-- DATASET EXTRACT follows --
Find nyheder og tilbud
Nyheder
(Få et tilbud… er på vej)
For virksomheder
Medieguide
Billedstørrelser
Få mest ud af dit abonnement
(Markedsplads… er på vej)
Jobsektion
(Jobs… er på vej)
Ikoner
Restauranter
-- DATASET EXTRACT concluded --
Word for word, write out every record.

Find nyheder og tilbud
Nyheder
(Få et tilbud… er på vej)
For virksomheder
Medieguide
Billedstørrelser
Få mest ud af dit abonnement
(Markedsplads… er på vej)
Jobsektion
(Jobs… er på vej)
Ikoner
Restauranter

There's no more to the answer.